Nominally acting for the king, in May 1583 the Ruthven regime sent a special embassy to London, jointly led by Colonel Stuart and John Colville, to ask for an alliance, for money, and to propose marriage to the queen or to have her advice on an alternative marriage partner for King James. Stuart, cousin of the Earl of Arran, who had been Lennox’s rival for James’s affection and favour, served as the king’s personal ambassador (and Arran’s agent), whereas Colville represented the Ruthven regime.

Portrait of James VI, and later I of England, at age eighteen circa 1585, by Adrian Vanson (1580-1601).

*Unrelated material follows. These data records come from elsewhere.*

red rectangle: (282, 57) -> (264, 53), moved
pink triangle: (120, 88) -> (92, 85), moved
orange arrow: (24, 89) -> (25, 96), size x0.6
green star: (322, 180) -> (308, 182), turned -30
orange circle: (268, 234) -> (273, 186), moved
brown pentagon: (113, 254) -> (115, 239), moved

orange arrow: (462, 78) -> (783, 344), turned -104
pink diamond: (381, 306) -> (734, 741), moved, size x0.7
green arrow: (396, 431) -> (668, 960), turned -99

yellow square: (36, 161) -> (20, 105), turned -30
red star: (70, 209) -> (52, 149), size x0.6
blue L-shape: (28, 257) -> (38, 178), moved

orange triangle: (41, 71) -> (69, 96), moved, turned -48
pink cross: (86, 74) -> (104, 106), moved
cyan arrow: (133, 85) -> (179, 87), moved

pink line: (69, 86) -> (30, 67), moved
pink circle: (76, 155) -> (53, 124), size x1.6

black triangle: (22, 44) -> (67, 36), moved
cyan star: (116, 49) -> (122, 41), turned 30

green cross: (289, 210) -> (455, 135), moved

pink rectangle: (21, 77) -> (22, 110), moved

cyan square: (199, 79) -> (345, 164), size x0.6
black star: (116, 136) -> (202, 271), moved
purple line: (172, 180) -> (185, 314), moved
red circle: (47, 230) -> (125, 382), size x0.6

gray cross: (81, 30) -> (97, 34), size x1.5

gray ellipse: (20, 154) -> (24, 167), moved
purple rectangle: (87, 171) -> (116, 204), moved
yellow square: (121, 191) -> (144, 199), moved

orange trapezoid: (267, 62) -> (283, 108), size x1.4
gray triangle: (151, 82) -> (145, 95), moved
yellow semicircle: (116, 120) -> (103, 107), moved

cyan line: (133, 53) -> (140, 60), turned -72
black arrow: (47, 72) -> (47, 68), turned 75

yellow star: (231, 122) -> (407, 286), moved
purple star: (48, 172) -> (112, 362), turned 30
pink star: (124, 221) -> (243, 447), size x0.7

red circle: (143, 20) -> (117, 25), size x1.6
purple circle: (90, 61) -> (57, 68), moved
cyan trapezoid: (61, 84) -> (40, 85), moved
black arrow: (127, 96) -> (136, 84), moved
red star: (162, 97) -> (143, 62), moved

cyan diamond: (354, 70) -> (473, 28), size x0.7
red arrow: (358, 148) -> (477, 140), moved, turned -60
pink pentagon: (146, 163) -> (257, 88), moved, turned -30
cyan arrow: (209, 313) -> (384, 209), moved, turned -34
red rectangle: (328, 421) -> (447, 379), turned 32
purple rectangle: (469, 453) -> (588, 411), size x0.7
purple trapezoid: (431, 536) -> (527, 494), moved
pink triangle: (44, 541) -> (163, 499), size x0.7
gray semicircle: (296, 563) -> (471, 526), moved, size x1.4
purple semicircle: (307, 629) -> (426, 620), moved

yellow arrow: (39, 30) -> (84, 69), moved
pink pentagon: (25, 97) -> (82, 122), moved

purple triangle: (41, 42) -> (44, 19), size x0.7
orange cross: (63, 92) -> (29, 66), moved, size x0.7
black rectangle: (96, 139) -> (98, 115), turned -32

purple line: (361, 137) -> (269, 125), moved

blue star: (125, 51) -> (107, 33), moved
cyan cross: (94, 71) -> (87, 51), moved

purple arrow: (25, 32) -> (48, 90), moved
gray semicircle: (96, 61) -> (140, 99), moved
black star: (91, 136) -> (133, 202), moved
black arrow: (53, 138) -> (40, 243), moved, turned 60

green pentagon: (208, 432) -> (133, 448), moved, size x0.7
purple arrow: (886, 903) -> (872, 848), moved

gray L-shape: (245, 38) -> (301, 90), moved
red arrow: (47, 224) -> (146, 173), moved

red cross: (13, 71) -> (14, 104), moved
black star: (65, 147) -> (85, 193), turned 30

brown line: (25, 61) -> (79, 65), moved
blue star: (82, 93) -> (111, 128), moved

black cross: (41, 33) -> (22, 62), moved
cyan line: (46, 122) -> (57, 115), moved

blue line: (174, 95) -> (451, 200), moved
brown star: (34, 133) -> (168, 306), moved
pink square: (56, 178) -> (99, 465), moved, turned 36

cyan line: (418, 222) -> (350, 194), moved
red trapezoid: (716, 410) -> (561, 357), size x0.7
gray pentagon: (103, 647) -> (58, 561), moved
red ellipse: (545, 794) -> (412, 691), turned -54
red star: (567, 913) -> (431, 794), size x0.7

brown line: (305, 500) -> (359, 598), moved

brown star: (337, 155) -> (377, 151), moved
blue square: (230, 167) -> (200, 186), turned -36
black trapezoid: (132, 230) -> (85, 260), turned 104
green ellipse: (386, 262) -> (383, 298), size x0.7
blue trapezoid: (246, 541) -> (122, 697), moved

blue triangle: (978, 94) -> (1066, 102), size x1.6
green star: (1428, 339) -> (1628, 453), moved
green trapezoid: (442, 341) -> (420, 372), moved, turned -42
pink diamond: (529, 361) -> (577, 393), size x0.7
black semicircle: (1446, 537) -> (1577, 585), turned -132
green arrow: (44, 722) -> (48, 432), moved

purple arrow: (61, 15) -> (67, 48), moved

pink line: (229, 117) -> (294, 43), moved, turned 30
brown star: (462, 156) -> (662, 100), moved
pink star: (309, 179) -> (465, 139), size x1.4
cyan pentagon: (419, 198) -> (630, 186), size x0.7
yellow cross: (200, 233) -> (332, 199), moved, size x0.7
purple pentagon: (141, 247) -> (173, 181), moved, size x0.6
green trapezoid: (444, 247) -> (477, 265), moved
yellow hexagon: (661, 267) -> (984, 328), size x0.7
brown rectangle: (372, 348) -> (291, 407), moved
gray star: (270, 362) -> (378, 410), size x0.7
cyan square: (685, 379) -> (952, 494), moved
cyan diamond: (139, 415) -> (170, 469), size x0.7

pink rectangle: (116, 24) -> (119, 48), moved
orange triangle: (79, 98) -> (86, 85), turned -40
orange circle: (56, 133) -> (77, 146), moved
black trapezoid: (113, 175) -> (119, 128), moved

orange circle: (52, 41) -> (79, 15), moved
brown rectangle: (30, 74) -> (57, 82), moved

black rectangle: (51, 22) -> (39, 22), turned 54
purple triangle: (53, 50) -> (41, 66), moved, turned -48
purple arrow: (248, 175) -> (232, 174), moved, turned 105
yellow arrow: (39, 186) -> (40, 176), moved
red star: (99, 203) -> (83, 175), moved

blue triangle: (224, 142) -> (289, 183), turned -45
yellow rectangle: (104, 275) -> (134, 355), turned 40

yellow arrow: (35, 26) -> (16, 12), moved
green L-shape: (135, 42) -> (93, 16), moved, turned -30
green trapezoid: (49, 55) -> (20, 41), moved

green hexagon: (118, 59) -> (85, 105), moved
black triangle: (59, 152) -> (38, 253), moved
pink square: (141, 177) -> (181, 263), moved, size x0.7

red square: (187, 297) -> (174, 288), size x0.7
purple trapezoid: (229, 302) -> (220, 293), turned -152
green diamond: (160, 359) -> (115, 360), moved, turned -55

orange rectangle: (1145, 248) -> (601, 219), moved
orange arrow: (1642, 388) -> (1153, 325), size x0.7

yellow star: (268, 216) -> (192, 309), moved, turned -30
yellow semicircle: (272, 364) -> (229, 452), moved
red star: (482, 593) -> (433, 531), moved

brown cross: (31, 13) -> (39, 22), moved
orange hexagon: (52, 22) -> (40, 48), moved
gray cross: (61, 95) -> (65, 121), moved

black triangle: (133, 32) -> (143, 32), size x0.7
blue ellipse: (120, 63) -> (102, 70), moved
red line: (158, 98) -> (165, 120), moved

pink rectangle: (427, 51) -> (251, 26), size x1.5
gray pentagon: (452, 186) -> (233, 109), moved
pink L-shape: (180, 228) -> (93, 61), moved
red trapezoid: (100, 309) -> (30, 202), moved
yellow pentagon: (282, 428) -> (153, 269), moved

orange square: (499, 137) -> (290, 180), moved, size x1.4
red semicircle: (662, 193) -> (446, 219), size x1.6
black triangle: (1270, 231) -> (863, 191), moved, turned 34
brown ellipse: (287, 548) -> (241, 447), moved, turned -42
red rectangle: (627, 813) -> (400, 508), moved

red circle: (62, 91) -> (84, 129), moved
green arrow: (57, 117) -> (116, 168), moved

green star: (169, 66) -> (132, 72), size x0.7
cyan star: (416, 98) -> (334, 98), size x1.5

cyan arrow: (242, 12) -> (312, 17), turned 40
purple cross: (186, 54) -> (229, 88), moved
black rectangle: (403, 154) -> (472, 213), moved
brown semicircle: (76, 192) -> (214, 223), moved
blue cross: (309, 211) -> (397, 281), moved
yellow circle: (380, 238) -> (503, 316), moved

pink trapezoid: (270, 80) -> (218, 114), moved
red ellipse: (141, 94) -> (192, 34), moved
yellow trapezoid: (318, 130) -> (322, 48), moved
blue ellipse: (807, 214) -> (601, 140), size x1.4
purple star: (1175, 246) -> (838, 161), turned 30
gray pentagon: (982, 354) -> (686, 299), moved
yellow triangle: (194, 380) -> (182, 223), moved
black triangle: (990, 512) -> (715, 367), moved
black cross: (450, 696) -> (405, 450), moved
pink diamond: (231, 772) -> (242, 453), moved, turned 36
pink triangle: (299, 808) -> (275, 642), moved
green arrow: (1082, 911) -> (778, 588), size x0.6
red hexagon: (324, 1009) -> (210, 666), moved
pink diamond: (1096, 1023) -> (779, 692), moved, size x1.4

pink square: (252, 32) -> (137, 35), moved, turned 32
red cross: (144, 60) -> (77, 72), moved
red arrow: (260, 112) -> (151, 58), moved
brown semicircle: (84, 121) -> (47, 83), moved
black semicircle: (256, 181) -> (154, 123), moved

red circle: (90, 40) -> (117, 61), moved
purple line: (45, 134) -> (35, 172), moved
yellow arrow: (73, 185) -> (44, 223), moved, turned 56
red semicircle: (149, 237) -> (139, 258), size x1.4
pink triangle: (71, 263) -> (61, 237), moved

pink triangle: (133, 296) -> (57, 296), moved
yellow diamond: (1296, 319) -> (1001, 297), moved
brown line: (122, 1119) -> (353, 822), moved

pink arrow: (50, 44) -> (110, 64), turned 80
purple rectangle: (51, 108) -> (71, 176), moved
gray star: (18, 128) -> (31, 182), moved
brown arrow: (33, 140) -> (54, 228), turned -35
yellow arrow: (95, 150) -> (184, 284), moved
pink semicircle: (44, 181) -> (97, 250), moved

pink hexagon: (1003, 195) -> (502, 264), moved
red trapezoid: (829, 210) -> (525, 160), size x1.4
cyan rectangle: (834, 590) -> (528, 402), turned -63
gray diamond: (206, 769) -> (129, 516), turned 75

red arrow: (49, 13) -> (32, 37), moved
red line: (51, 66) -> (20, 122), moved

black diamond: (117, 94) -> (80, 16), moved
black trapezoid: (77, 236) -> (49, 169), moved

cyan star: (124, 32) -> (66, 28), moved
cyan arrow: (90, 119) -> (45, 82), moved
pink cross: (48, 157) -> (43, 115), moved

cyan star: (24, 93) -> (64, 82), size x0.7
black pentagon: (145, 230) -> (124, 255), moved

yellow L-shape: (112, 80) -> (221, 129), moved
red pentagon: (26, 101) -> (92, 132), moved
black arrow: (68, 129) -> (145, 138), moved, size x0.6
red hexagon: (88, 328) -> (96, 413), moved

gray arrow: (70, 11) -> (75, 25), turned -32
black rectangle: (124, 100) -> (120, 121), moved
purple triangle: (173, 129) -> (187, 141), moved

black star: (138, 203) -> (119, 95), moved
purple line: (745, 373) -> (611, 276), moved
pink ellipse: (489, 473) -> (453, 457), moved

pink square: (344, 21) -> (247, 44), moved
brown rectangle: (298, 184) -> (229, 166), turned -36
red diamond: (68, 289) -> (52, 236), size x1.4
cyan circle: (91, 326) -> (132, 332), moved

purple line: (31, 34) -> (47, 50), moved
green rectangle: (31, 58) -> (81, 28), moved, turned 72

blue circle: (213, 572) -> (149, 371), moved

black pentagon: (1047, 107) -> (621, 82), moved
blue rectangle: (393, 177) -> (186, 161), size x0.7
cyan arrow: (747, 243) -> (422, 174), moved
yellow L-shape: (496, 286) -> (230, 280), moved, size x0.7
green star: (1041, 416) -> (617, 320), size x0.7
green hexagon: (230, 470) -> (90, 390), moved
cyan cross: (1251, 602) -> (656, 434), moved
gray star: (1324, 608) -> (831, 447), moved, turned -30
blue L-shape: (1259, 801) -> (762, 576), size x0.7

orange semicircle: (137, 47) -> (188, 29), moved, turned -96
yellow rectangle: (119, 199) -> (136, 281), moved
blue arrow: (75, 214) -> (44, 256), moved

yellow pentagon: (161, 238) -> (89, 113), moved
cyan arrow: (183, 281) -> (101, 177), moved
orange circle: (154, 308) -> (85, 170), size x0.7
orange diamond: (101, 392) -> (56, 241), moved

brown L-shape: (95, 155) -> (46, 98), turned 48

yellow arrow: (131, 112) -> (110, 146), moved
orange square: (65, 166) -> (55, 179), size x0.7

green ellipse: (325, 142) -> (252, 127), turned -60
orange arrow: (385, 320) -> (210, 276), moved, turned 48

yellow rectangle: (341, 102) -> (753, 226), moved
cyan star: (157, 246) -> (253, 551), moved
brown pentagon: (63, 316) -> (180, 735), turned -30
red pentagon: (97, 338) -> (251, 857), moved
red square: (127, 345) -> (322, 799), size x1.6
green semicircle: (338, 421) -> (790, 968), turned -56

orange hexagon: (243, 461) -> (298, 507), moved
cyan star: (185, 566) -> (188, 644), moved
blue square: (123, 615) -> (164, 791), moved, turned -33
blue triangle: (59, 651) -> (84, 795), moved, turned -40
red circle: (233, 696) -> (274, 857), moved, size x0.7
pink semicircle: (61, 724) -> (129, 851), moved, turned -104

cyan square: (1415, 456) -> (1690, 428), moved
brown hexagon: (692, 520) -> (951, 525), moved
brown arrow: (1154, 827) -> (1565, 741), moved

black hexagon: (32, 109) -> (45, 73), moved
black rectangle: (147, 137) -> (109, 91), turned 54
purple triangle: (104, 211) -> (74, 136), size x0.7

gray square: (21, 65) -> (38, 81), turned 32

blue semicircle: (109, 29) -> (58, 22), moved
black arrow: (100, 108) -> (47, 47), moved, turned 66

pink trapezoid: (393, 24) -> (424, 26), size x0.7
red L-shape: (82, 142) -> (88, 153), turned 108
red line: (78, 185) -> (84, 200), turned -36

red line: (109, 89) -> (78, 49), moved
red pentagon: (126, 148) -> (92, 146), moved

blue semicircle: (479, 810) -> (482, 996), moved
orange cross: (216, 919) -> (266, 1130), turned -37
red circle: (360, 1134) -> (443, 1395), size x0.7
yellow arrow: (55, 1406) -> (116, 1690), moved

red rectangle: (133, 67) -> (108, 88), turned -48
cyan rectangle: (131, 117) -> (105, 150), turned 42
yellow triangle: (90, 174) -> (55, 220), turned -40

Image courtesy of the Weiss Gallery, London.

Sir Francis Walsingham knew that James felt desperately in need of financial help from France or England, and that the king had assured de la Mothe, the French ambassador, that ‘although he had two eyes, two ears, and two hands, he had but one heart, and that was French’. James had decided, before giving further encouragement to France, to try to come to an understanding with Elizabeth, for financial aid and in hope of being named her successor. The Ruthven lairds wanted to cultivate James as a Protestant monarch, and hoped that with adequate political and monetary support from England, their beleaguered government would survive.

The 49-year-old Elizabeth was amused by the seventeen-year-old James’s marriage proposal, drolly responding that ‘with respect to the King’s marriage, she thanked them much for placing into her hands a matter of such great importance…. As for herself, she had decided to decline, as she thought she was better without a husband… she would say no more but that there was no person in England with the necessary qualifications for the purpose’.

Sir Francis Walsingham

When the Scottish ambassadors had a second audience with the queen, they did not pursue the marriage propositions, focusing on ‘the importance of an offensive and defensive alliance’ with the Ruthven regime, to help the Protestant religion become more firmly established, and to obtain a ‘loan’ for the king. Afterward, the queen complained bitterly to Walsingham and Burghley about the ‘importunity’ of the Scots, ‘who were always asking for money, and using their religion as a pretext for despoiling her, which she would never allow’.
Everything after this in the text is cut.